За спиной Каминки тихо шелестело море.
– Интересно, сколько лет, двадцать с лишним, наверное, я не был на море… Какой же он вкусный, этот запах моря… Если не считать Мертвого моря… Вот только ужасно жарко, совершенно дышать нечем…
* * *
Какое-то странное, непривычное ощущение на ладони заставило Каминку открыть глаза. На его ладони лежала снежинка. Она лежала ровно посередине между двумя глубокими поперечными линиями, той, которая начиналась между большим и указательным пальцами, и той повыше, что, начавшись от мизинца, шла ей навстречу и в конце загибалась наверх, к среднему. Не веря своим глазам, он правой рукой нашарил в кармане футляр с очками, достал, с трудом – непривычно было управляться одной рукой – открыл футляр и водрузил очки на нос. Действительно, снежинка! Маленькая, аккуратная шестиконечная снежинка, точь-в-точь такая, какие рисовали в детских книжках, на новогодних, рядом с Дедом Морозом и Снегурочкой, открытках. Каминка так внимательно разглядывал ее, что чуть было не упустил первый тихий, еле слышный звук. Сперва осторожно, стараясь быть незаметными, крадучись на цыпочках, появились скрипки, за ними вбежали гобой и кларнет, звякнул серебряный колокольчик, и вот все они, юркие скрипки, переростки-альты, степенные виолончели и даже неповоротливые контрабасы, блестящим ручейком, яркой извилистой змейкой весело побежали, заструились мимо столов, между стульями и креслами, по всем комнатам ласкового, теплого, радостного дома.

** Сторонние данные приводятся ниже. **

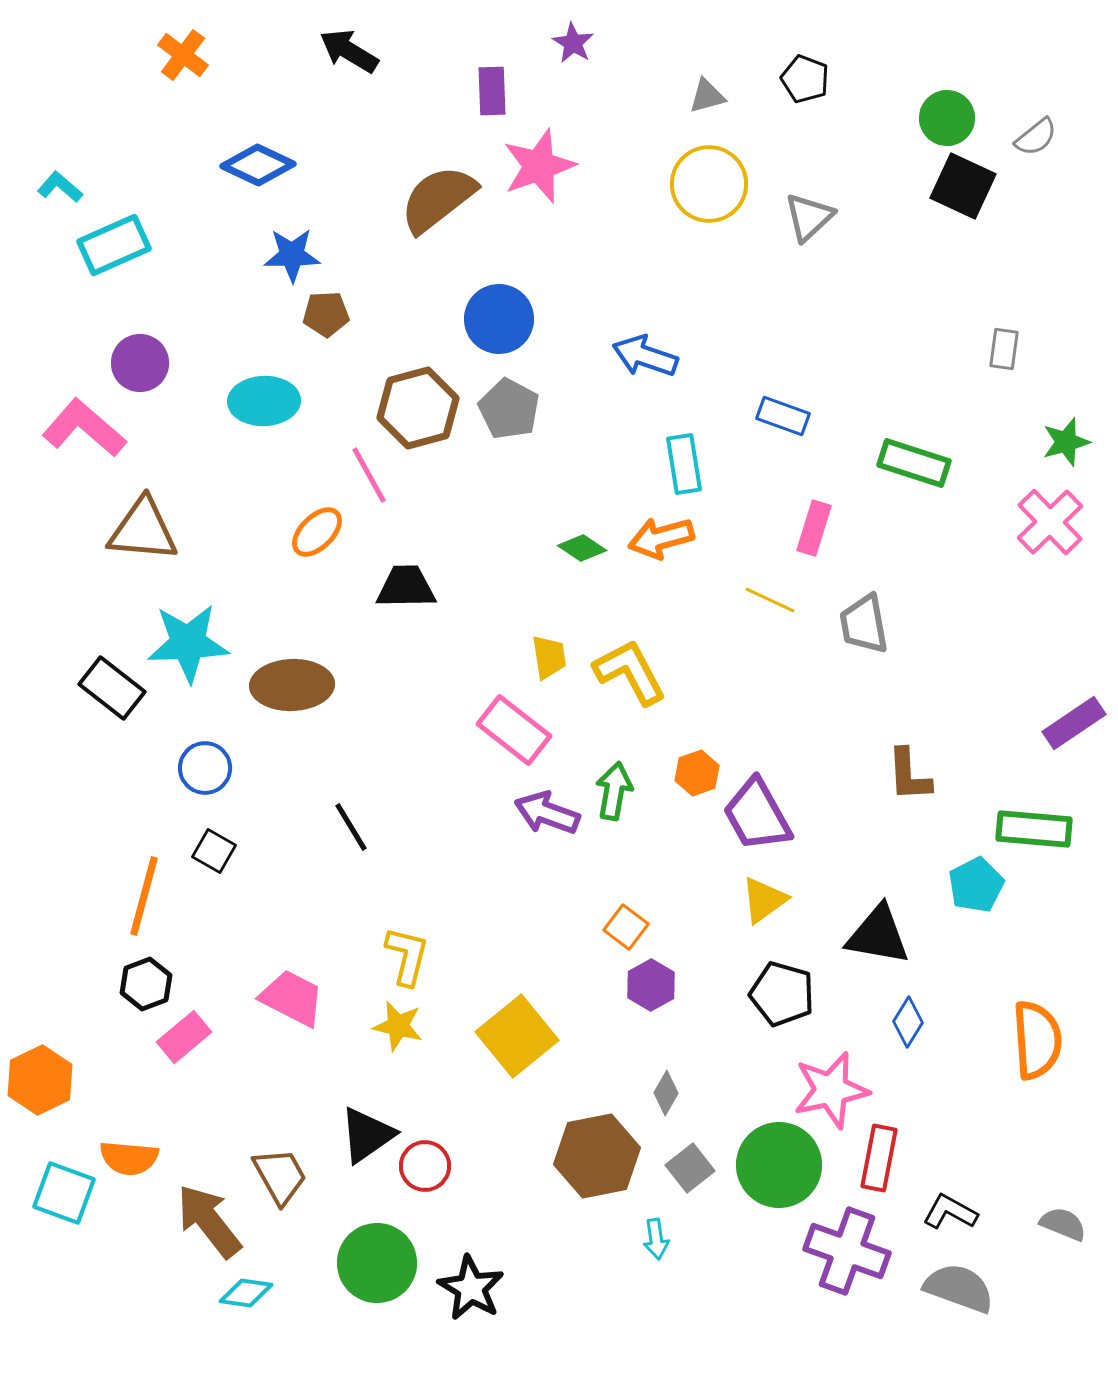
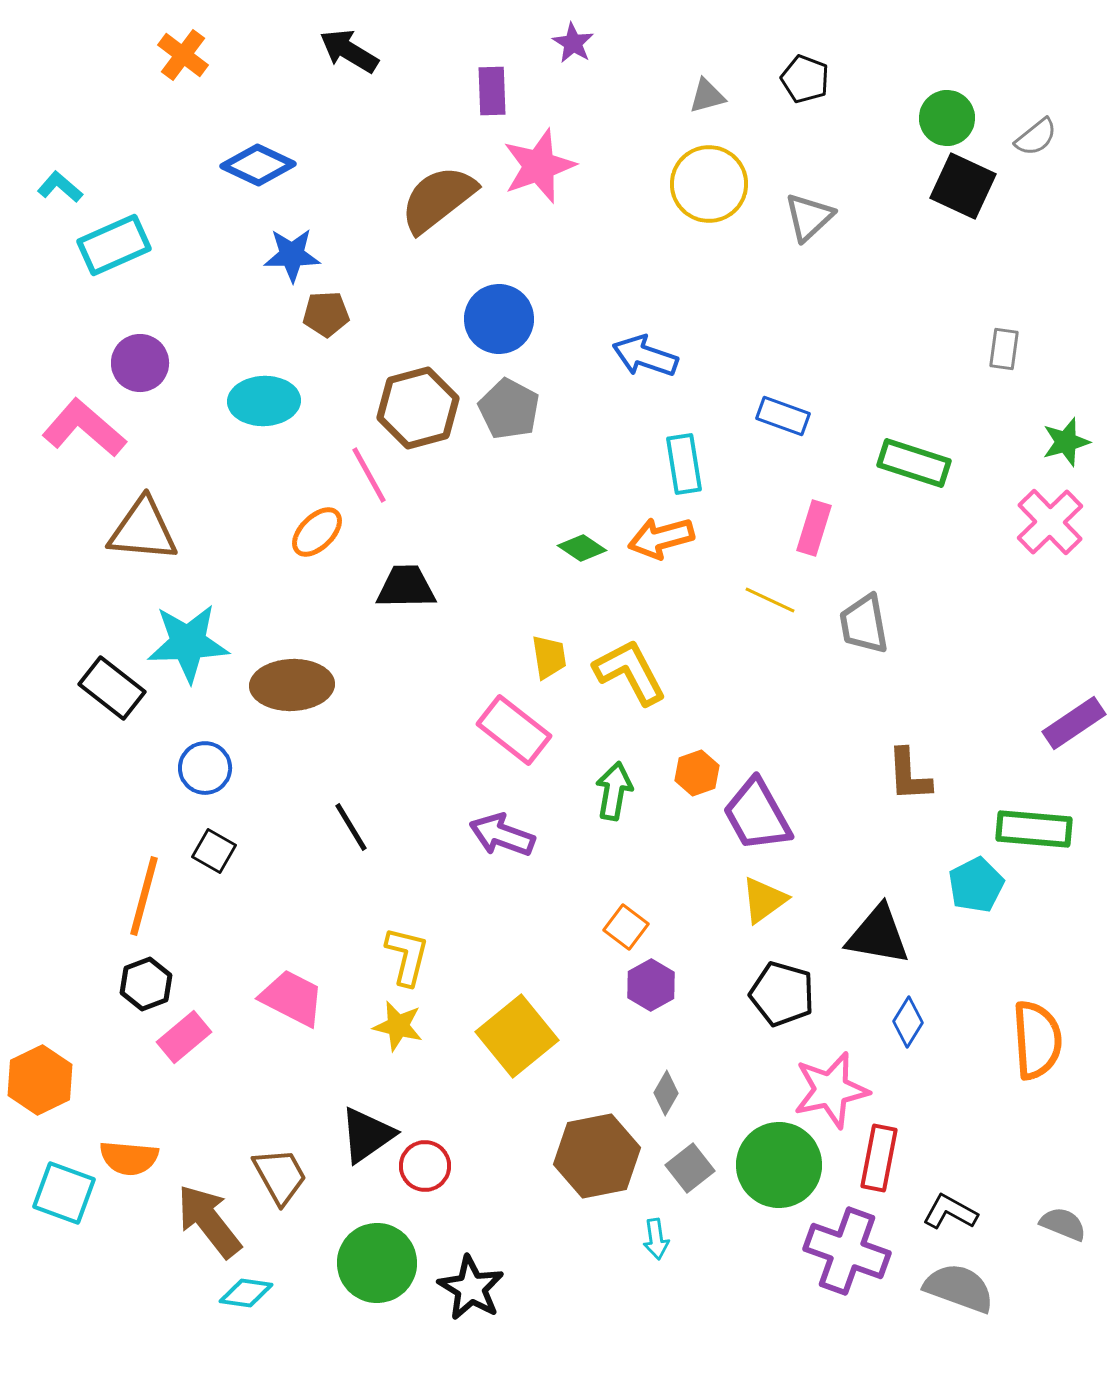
purple arrow at (547, 813): moved 45 px left, 22 px down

Каминка робко поднял глаза: весь небосвод от края до края был усыпан легкими серебристыми звездочками. Поблескивая в свете сияющих огней тель-авивских небоскребов и уличных фонарей, снежинки медленно и торжественно спускались с черного, как театральный задник, бездонного летнего неба. Но тут зазвучала грациозная, учтивая, словно глубокий поклон, мелодия. Она была исполнена простого бесхитростного очарования, что бывает в случайной улыбке юной девушки, и той легкой, еле заметной грусти, которая неизбежно присутствует во всем лучшем, что только может быть в жизни. Эта нежная мелодия откуда-то была ему знакома. Он нахмурил брови и вспомнил стихающий гул голосов, исчезающее в свете гаснущих огней золото бельэтажа, первое движение начинающего открываться занавеса… И вдруг увидел себя, маленького пятилетнего мальчика с распахнутыми глазами, с тянущимся вперед из белого батистового воротничка стеблем шеи, с черным бантом у бьющейся между ключиц жилки, тонкими пальцами вцепившегося в бархатные подлокотники кресла ложи первого яруса в ожидании чуда, которое непременно должно сейчас произойти…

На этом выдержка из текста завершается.